The Syrian leader is a close ally of Shiite-led Iran, Hezbollah’s patron, and is from the minority Alawite sect, an offshoot of Shiite Islam. The civil war, which has claimed more than 110,000 lives and forced millions of Syrians to flee their homes, has deepened the polarization between Sunnis and Shiites in many parts of the Middle East.

Nasrallah’s remarks seemed to be directed specifically at the fighting within Syria and were not seen as a general call to arms, analysts said.

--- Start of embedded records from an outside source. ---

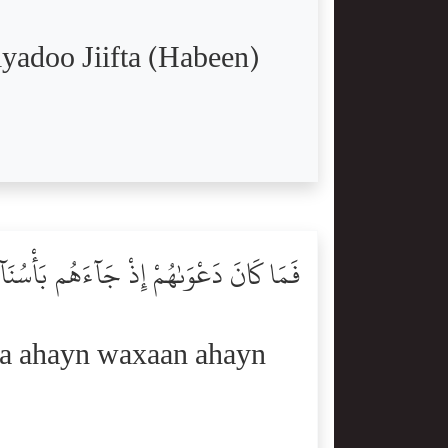
yadoo Jiifta (Habeen)
فَمَا كَانَ دَعْوَىٰهُمْ إِذْ جَآءَهُم بَأْسُنَآ إِ
a ahayn waxaan ahayn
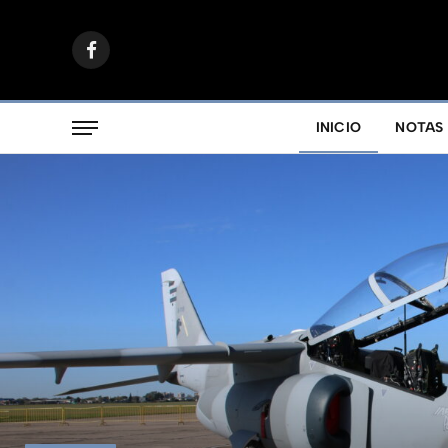
Facebook
INICIO
NOTAS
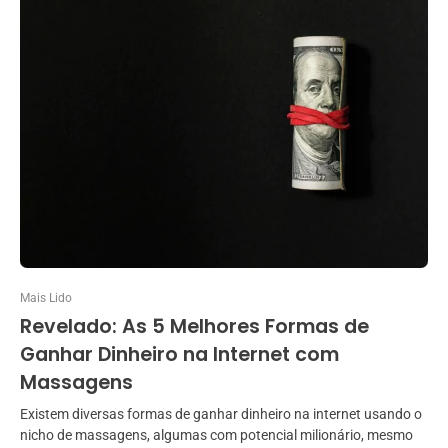
Mais Lido
Revelado: As 5 Melhores Formas de
Ganhar Dinheiro na Internet com
Massagens
Existem diversas formas de ganhar dinheiro na internet usando o
nicho de massagens, algumas com potencial milionário, mesmo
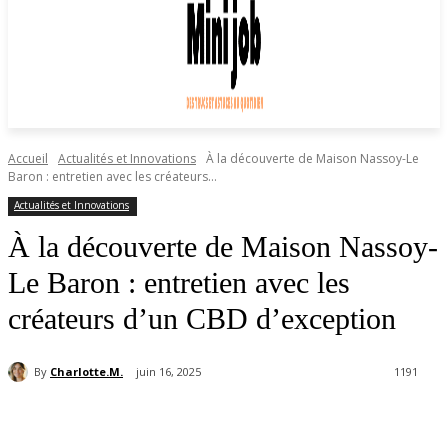
Accueil
Actualités et Innovations
À la découverte de Maison Nassoy-Le
Baron : entretien avec les créateurs...
Actualités et Innovations
À la découverte de Maison Nassoy-
Le Baron : entretien avec les
créateurs d’un CBD d’exception
By
Charlotte.M.
juin 16, 2025
1191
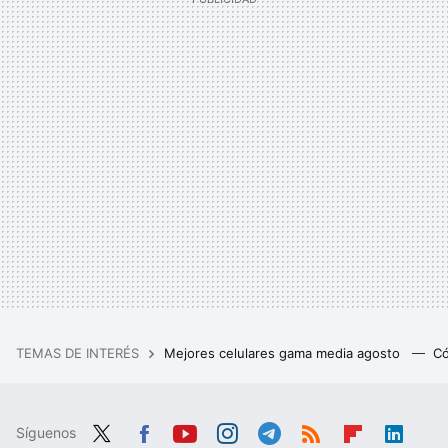
TEMAS DE INTERÉS
Mejores celulares gama media agosto
Có
Síguenos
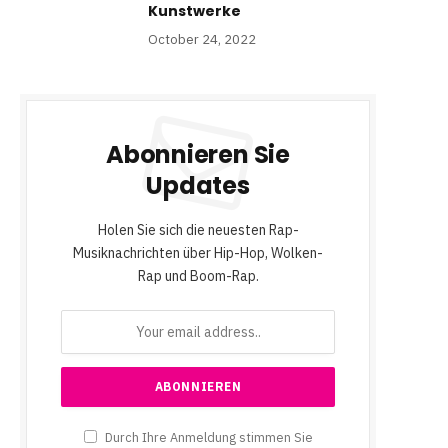
Kunstwerke
October 24, 2022
Abonnieren Sie
Updates
Holen Sie sich die neuesten Rap-
Musiknachrichten über Hip-Hop, Wolken-
Rap und Boom-Rap.
Durch Ihre Anmeldung stimmen Sie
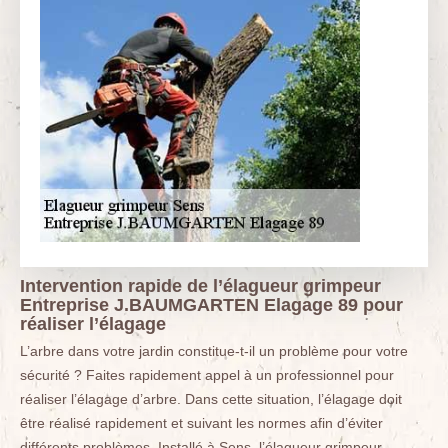
Intervention rapide de l’élagueur grimpeur
Entreprise J.BAUMGARTEN Elagage 89 pour
réaliser l’élagage
L’arbre dans votre jardin constitue-t-il un problème pour votre
sécurité ? Faites rapidement appel à un professionnel pour
réaliser l’élagage d’arbre. Dans cette situation, l’élagage doit
être réalisé rapidement et suivant les normes afin d’éviter
différents problèmes. Installé à Sens, l’élagueur grimpeur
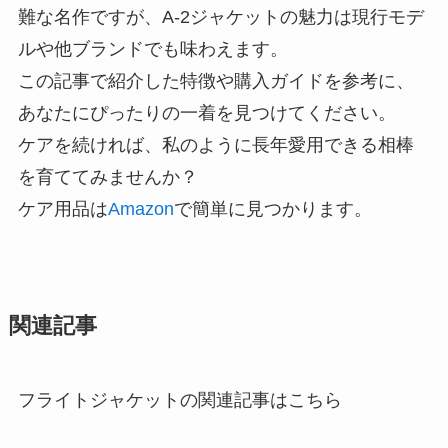
難な名作ですが、A-2ジャケットの魅力は現行モデ
ルや他ブランドでも味わえます。
この記事で紹介した特徴や購入ガイドを参考に、
あなたにぴったりの一着を見つけてください。
ケアを続ければ、私のように長年愛用できる相棒
を育ててみませんか？
ケア用品は
Amazon
で簡単に見つかります。
関連記事
フライトジャケットの関連記事はこちら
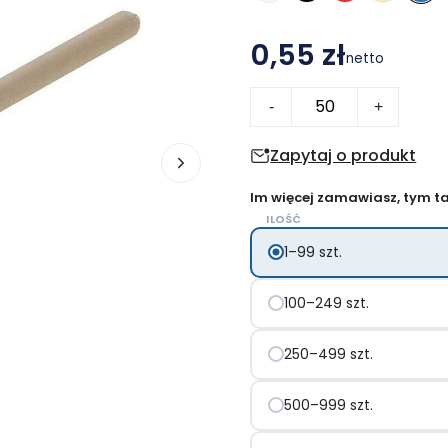
0,55 zł
netto
ilość
-
+
Długopis
ze
Zapytaj o produkt
zrolowanego
Im więcej zamawiasz, tym tan
papieru
ILOŚĆ
z
1–99 szt.
zatyczką
|
100–249 szt.
Debra
250–499 szt.
500–999 szt.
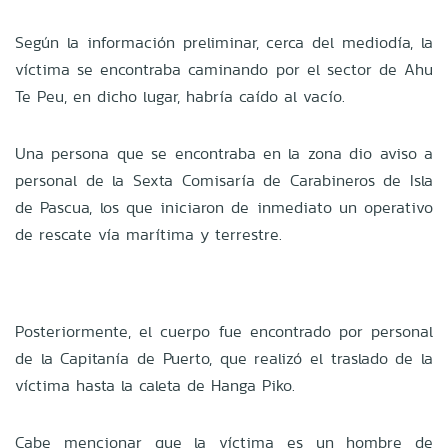
Según la información preliminar, cerca del mediodía, la
víctima se encontraba caminando por el sector de Ahu
Te Peu, en dicho lugar, habría caído al vacío.
Una persona que se encontraba en la zona dio aviso a
personal de la Sexta Comisaría de Carabineros de Isla
de Pascua, los que iniciaron de inmediato un operativo
de rescate vía marítima y terrestre.
Posteriormente, el cuerpo fue encontrado por personal
de la Capitanía de Puerto, que realizó el traslado de la
víctima hasta la caleta de Hanga Piko.
Cabe mencionar que la víctima es un hombre de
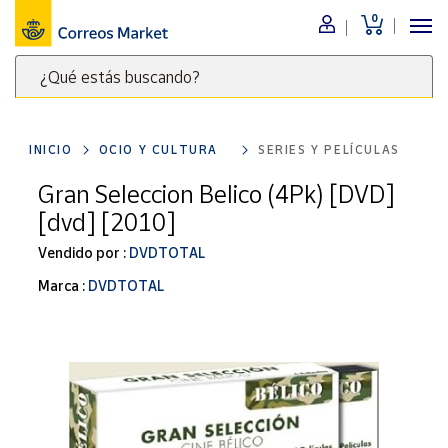
0
Menú
¿Qué estás buscando?
Nuestro
catálogo
Escribe
palabras
INICIO
OCIO Y CULTURA
SERIES Y PELÍCULAS
clave
Alimentación
para
Gran Seleccion Belico (4Pk) [DVD]
Bebidas
buscar
[dvd] [2010]
Ocio y cultura
productos
en
Vendido por :
DVDTOTAL
Juguetes y
juegos
Correos
Marca :
DVDTOTAL
Market
Libros y
.
revistas
Merchandising
y regalos
Tienda de
Correos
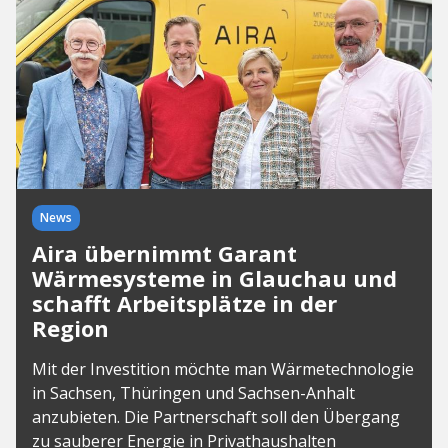
News
Aira übernimmt Garant
Wärmesysteme in Glauchau und
schafft Arbeitsplätze in der
Region
Mit der Investition möchte man Wärmetechnologie
in Sachsen, Thüringen und Sachsen-Anhalt
anzubieten. Die Partnerschaft soll den Übergang
zu sauberer Energie in Privathaushalten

He also said Hezbollah, the dominant force in Lebanese politics, would not yield to demands from political rivals to pull out of Syria as a condition for resolving the impasse that has left Lebanon adrift under a caretaker government. He told his audience he would not trade what he termed an existential fight in Syria for seats in the Lebanese Cabinet.

As a security precaution, Nasrallah sometimes appears before his supporters by video link, reflecting Hezbollah’s concerns that he could be the target of an attack by Israel.

But Nasrallah made his remarks in person today, protected by bodyguards and other measures, including a ban on vehicles in the area where he spoke. It was his second public appearance in two days and his third this year.